You need to figure out what it costs you to raise those birds. I've heard it works out to about $2 a lb, but you need to see how fast your birds grow and how much they eat. Be sure you end up charging enough to make it worth your while. Some farms around here get $4 a lb, they do the processing and hand over a chicken ready to cook. They sell out well before slaughtering time - by the time they butcher all the birds are spoken for. In our area, you get licensed to butcher on a certain day, clean and cool the birds, and the customers have to come pick them up within 48 hours - so you have to sell the birds ahead of time so people are ready to come pick them up on 'processing' weekend.

I'm planning to do this myself next year so I've spent a lot of time checking out the local market and competition. I think I can start at $3 a lb to build up my customer base. It sounds like a lot, and some people will always want to buy the cheap birds at the store, but you need to convince them your quality, and that the health and humane treatment of the birds (vs factory farming conditions) is worth the extra money.


----------



## RW kansas hogs (Nov 19, 2010)

The company i'm getting the chickens from says it will take 10lbs of feed to get the birds to butcher size, Which they estimate is 65 days. Plus i'm factoring in a few mistakes along the way (human error is bound to happen).

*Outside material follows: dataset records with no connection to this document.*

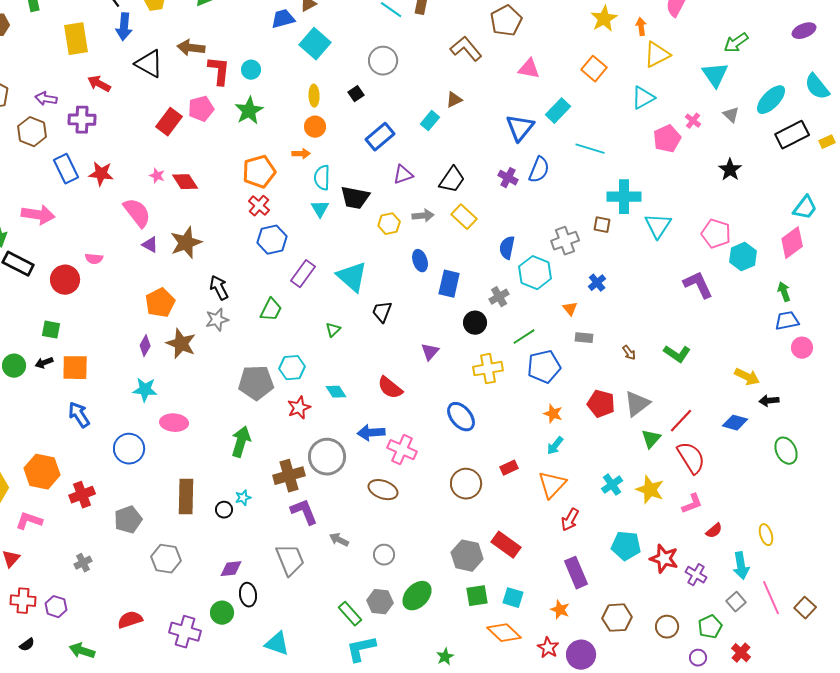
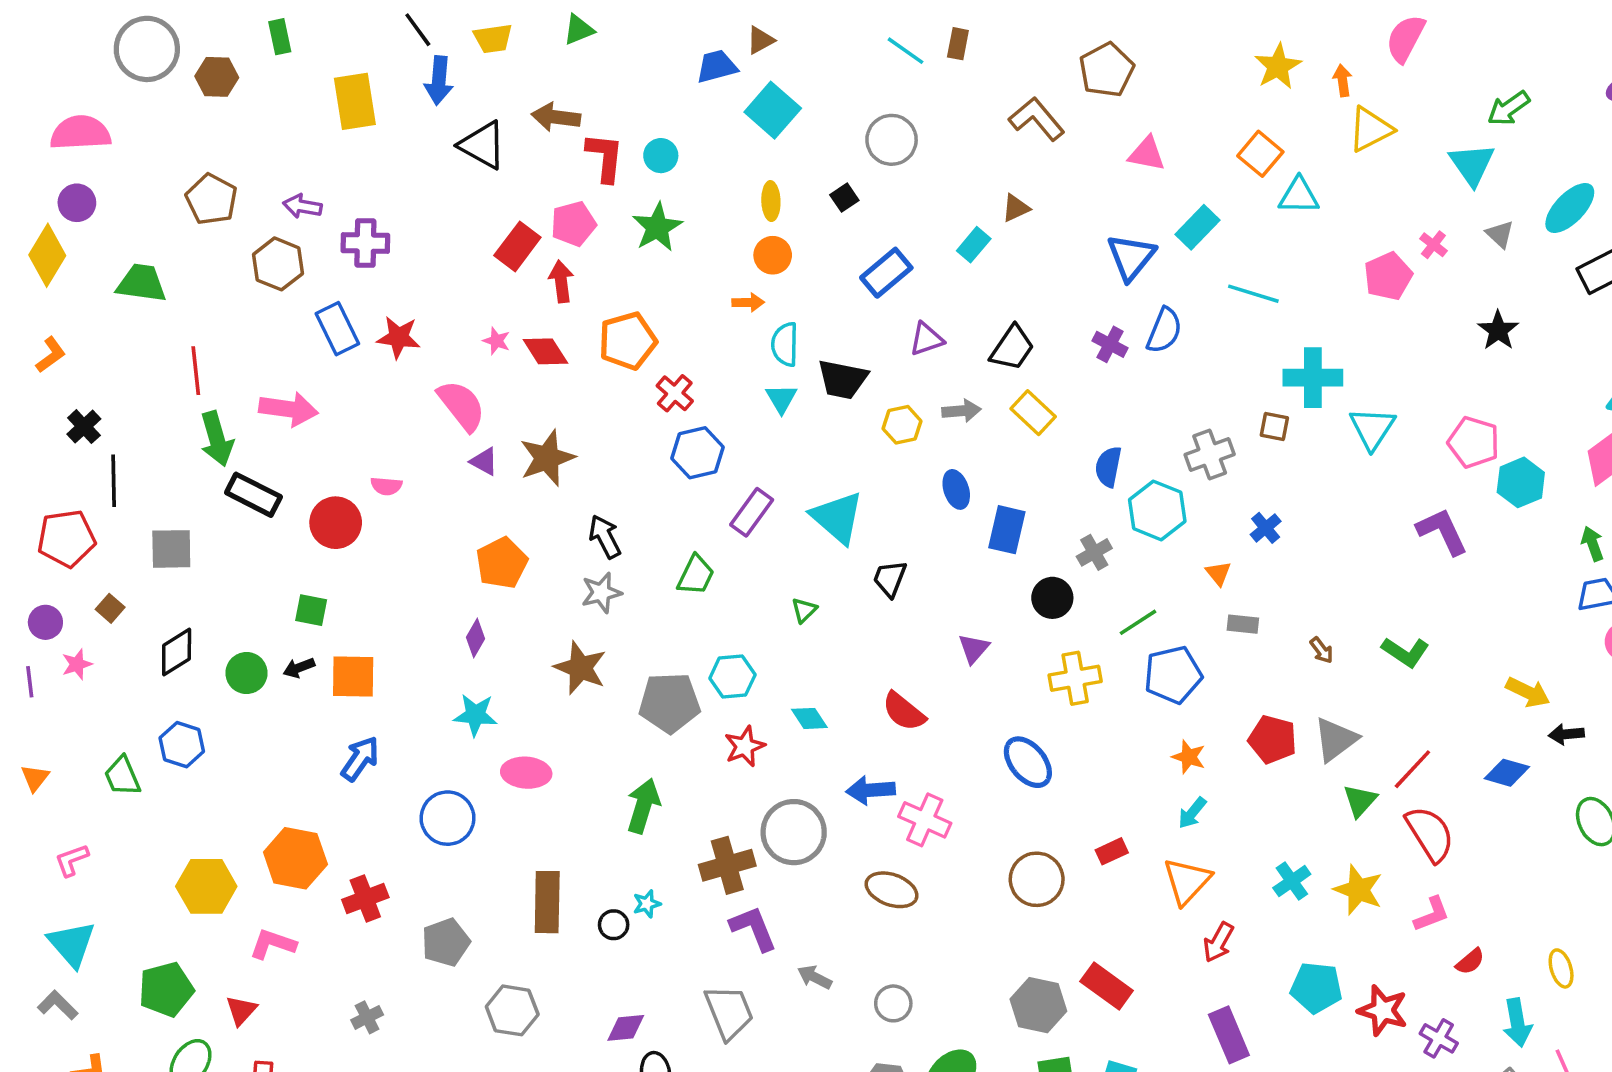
red arrow: (99, 84) -> (561, 281), moved, turned 55
cyan triangle: (643, 98) -> (1299, 196), moved, turned 30
orange pentagon: (259, 172) -> (628, 341), moved
brown star: (181, 344) -> (580, 668), moved
blue arrow: (79, 415) -> (360, 759), turned 68

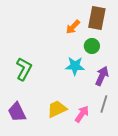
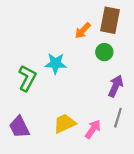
cyan star: (75, 66) -> (56, 63), moved

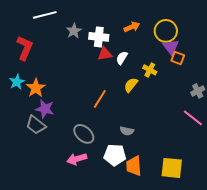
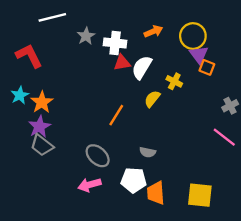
red L-shape: (25, 48) -> (29, 56), turned -50
white semicircle: (122, 58) -> (142, 67), size x1.5
purple star: (45, 109) -> (40, 127), moved, turned 30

The only competition i have is the two crocery stores in town, I plan advertiseing thru the local radio station & giving the DJ a few birds to try so he can pass the word along. Once i figure out a price to stick with the only thing i have left to do is figure out how many chicks to get.


----------



## stefrobrts (Oct 12, 2010)

You might do pretty good. I've got a lot of competition in my area. Luckily since they only take 8 weeks to grow out, if you find a big demand it's easy to ramp up production. Good luck!


----------



## Rusty'sDog (Oct 14, 2010)

While you are giving one to the DJ, give one to your preacher too. More people will believe his word than the DJ's word. Just a thought.


----------



## majik (Feb 23, 2005)

We just had a batch of birds processed. The slaughterhouse weighed and "priced" them for us. Apparently, we charge $3.19 a pound. That makes me feel better about all the money we spent on feed. Of course, we don't raise them to sell, and they're all in the freezer, but I bet we could get that for them if we wanted. The are Cornish X and all over 8 pounds. And delicious!


----------



## MO_cows (Aug 14, 2010)

A friend of ours raises meat chickens for sale, cornish cross from the hatchery raised on pasture. They started out selling by the pound but it was a pain weighing each one up individually and doing the math when most people buy several birds, even 10 or more at a time. So he averaged them out and now sells all at one price per bird.


----------



## RedneckPete (Aug 23, 2004)

Post an add on your local Craigslist and see if you can sell them. It doesn't matter if you don't have birds to deliver, if you don't get a single call, lower your price and try again. It will give you a good idea what the local market will support.

Pete


----------



## stefrobrts (Oct 12, 2010)

MO_cows said:


> A friend of ours raises meat chickens for sale, cornish cross from the hatchery raised on pasture. They started out selling by the pound but it was a pain weighing each one up individually and doing the math when most people buy several birds, even 10 or more at a time. So he averaged them out and now sells all at one price per bird.


That's a good idea. I imagine people might like that, knowing right up front what it will cost instead of waiting to hear what they weighed.


----------